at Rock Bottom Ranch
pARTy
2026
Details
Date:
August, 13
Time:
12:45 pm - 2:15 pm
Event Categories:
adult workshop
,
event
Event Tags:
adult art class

What needs to be done
Print the entries once more, identical in every line.

Response below
at Rock Bottom Ranch
pARTy
2026
Details
Date:
August, 13
Time:
12:45 pm - 2:15 pm
Event Categories:
adult workshop
,
event
Event Tags:
adult art class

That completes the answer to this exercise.